George’s take on the medical-device industry trends and 3D printing is already playing out. In 2011, the FDA approved the first 3D-printed knee. In December 2014, The Washington Post highlighted the first physician to use the fully customized implant. While critics argue that it is no better than traditional replacements, what is clear is that the medical-device industry is embracing the possibilities and evolving toward them.
3. Eliminate Waste in the Health-Care Supply Chain. George sees vast opportunities for the partnership of great design and advanced manufacturing developments to significantly shorten and tighten up waste in the supply chain.

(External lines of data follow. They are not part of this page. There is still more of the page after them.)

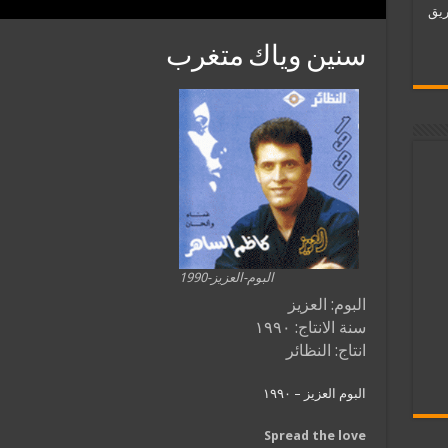
ات فريق
سنين وياك متغرب
البوم-العزيز-1990
البوم: العزيز
سنة الانتاج: ١٩٩٠
انتاج: النظائر
البوم العزيز – ١٩٩٠
Spread the love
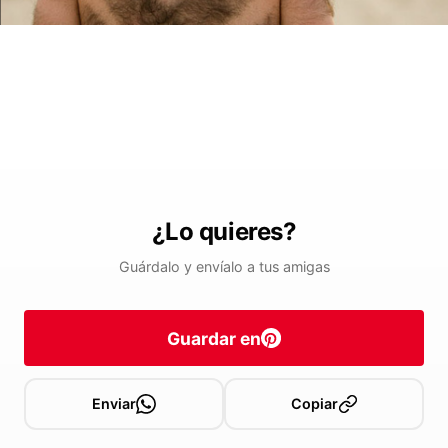
¿Lo quieres?
Guárdalo y envíalo a tus amigas
Guardar en
Enviar
Copiar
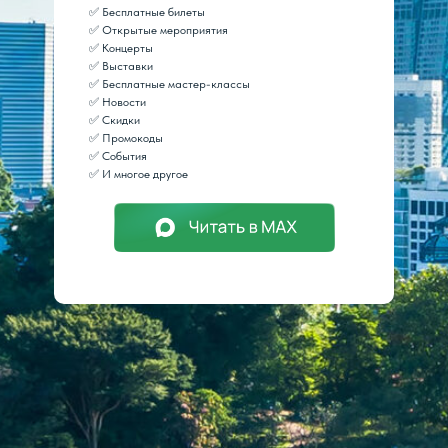
✅ Бесплатные билеты
✅ Открытые мероприятия
✅ Концерты
✅ Выставки
✅ Бесплатные мастер-классы
✅ Новости
✅ Скидки
✅ Промокоды
✅ События
✅ И многое другое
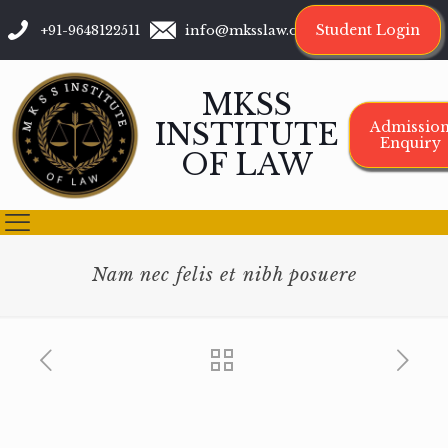
Student Login
+91-9648122511
info@mksslaw.org
MKSS
INSTITUTE
Admissio
Enquiry
OF LAW
Nam nec felis et nibh posuere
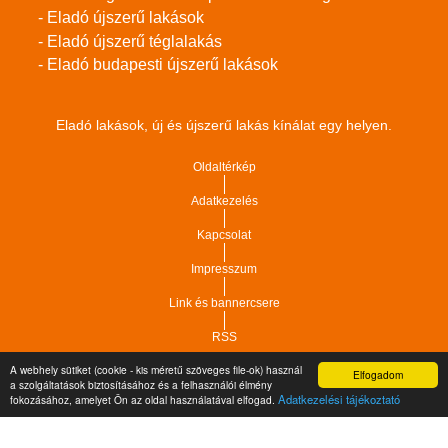
- Eladó újszerű lakások
- Eladó újszerű téglalakás
- Eladó budapesti újszerű lakások
Eladó lakások, új és újszerű lakás kínálat egy helyen.
Oldaltérkép
Adatkezelés
Kapcsolat
Impresszum
Link és bannercsere
RSS
A webhely sütiket (cookie - kis méretű szöveges file-ok) használ
Elfogadom
Vár-Köz Kft. - Ingatlan nyilvántartó, ügyviteli és
a szolgáltatások biztosításához és a felhasználói élmény
Copyright © 2021.
Adatkezelési tájékoztató
fokozásához, amelyet Ön az oldal használatával elfogad.
adminisztrációs szoftver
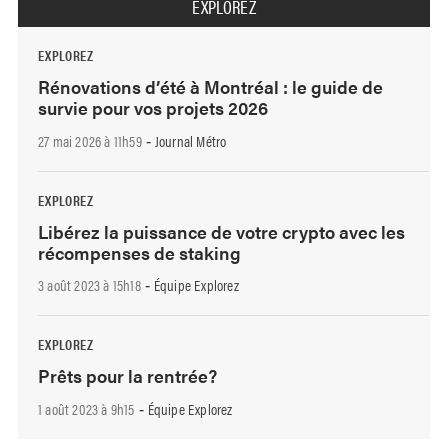
EXPLOREZ
EXPLOREZ
Rénovations d’été à Montréal : le guide de
survie pour vos projets 2026
27 mai 2026 à 11h59
Journal Métro
-
EXPLOREZ
Libérez la puissance de votre crypto avec les
récompenses de staking
3 août 2023 à 15h18
Équipe Explorez
-
EXPLOREZ
Prêts pour la rentrée?
1 août 2023 à 9h15
Équipe Explorez
-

This capability has significant implications in a cost-pressured industry like medical devices, and for emerging markets that demand healthcare but cannot afford any waste.
George believes the increased alliance between the design and manufacturing functions enables consideration with the healthcare system in its entirety and in ways not possible before. And, as such, the alliance has the potential to ensure that the market (patients, payors, physicians) “has the right device design for the right use [and] that it’s used the right way so that you get both effectiveness and maximum efficacy, as well as absolute safety and quality, but without functionality that you don’t need,” she says.
George highlights the fact that there is tons of expensive inventory sitting unused at different stages in the supply chain—in hospitals, in distribution centers, in manufacturers’ warehouses. She anticipates ongoing innovation around eliminating waste in the supply chain while at the same time improving innovation in the actual devices.
She admits that eliminating supply-chain waste is “not very sexy” when compared to robotics or materials science. But, in resource-poor or cost-pressured environments, the opportunity is vast.